Aalborg University, Centre for Applied Ethics and Philosophy of Science, Department of Communication and Psychology, A. C. Meyers Vænge 15, 2450 Copenhagen SV, Denmark.
University of Manchester, Centre for Social Ethics and Policy, School of Law, Manchester M13 9 PL, United Kingdom; Center for Medical Ethics, Faculty of Medicine, University of Oslo, Norway.
Artif Intell Med. 2020 Jul;107:101901. doi: 10.1016/j.artmed.2020.101901. Epub 2020 Jun 9.
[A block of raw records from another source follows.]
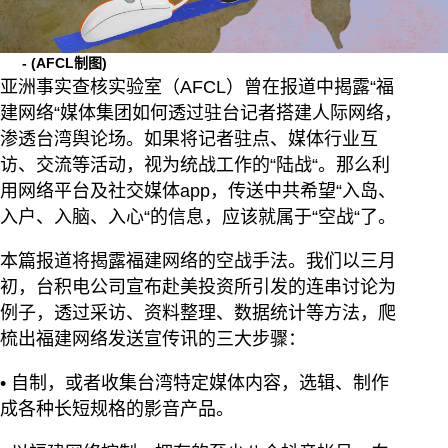
-
(AFCL制图)
亚洲事实查核实验室（AFCL）曾在报道中揭露“福
建网络“媒体集团如何透过驻台记者搭建人际网络，
渗透台湾舆论场。如果将记者驻点、媒体行业互
访、交流等活动，视为统战工作的“陆战“。那么利
用网络平台及社交媒体app，传送中共希望“入岛、
入户、入脑、入心“的信息，应该就属于“空战“了。
本篇报道将揭露福建网络的空战手法。我们以三月
初，台积电公司宣布赴美投资所引发的连串讨论为
例子，透过采访、资料整理、数据统计等方法，爬
梳出福建网络发送宣传讯的三大步骤：
• 自制，或者收集台湾特定媒体内容，选辑、制作
成各种长短规格的影音产品。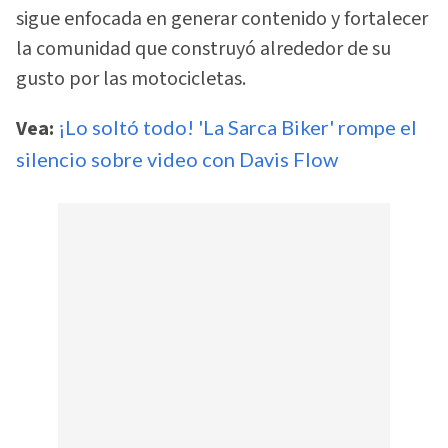
sigue enfocada en generar contenido y fortalecer
la comunidad que construyó alrededor de su
gusto por las motocicletas.
Vea:
¡Lo soltó todo! 'La Sarca Biker' rompe el
silencio sobre video con Davis Flow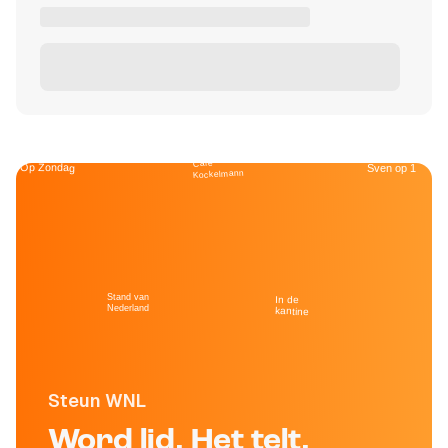
Café
Op Zondag
Sven op 1
Kockelmann
Stand van
In de
Nederland
kantine
Steun WNL
Word lid. Het telt.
The problem of the explainability of AI decision-making has attracted considerable attention in recent years. In considering AI diagnostics we suggest that explainability should be explicated as 'effective contestability'. Taking a patient-centric approach we argue that patients should be able to contest the diagnoses of AI diagnostic systems, and that effective contestation of patient-relevant aspect of AI diagnoses requires the availability of different types of information about 1) the AI system's use of data, 2) the system's potential biases, 3) the system performance, and 4) the division of labour between the system and health care professionals. We justify and define thirteen specific informational requirements that follows from 'contestability'. We further show not only that contestability is a weaker requirement than some of the proposed criteria of explainability, but also that it does not introduce poorly grounded double standards for AI and health care professionals' diagnostics, and does not come at the cost of AI system performance. Finally, we briefly discuss whether the contestability requirements introduced here are domain-specific.
近年来,人工智能决策的可解释性问题引起了相当大的关注。在考虑人工智能诊断时,我们建议将可解释性解释为“有效可争议性”。我们采取以患者为中心的方法,认为患者应该能够对人工智能诊断系统的诊断提出质疑,并且有效质疑与患者相关的人工智能诊断方面的问题需要提供以下不同类型的信息:1)人工智能系统使用的数据;2)系统的潜在偏差;3)系统性能;4)系统和医疗保健专业人员之间的分工。我们从“可争议性”中推导出了十三个具体的信息要求,并对其进行了论证和定义。我们进一步表明,可争议性不仅比一些提出的可解释性标准弱,而且不会为人工智能和医疗保健专业人员的诊断引入毫无根据的双重标准,也不会以牺牲人工智能系统性能为代价。最后,我们简要讨论了这里引入的可争议性要求是否具有领域特异性。